[GIVEN RECORDS]
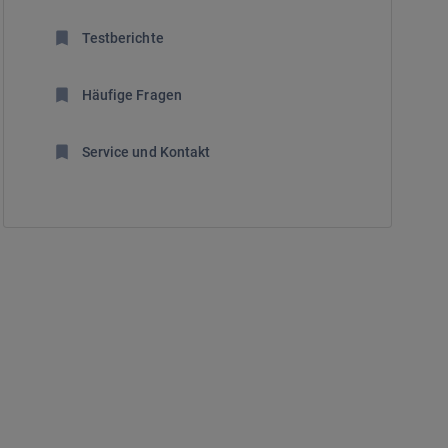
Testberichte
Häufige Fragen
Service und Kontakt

---

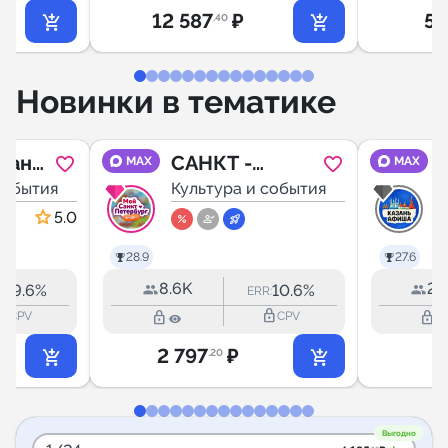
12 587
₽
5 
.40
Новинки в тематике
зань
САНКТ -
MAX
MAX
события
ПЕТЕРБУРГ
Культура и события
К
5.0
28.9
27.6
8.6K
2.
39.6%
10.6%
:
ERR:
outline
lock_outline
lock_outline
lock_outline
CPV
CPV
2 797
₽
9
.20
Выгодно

[WORK REQUEST] Whatever else the listing above holds, retype exactly only the lines from the one containing "Testberichte" to the one containing "Service und Kontakt", both ends kept.

[REPLY TO THE EXERCISE]
Testberichte
Häufige Fragen
Service und Kontakt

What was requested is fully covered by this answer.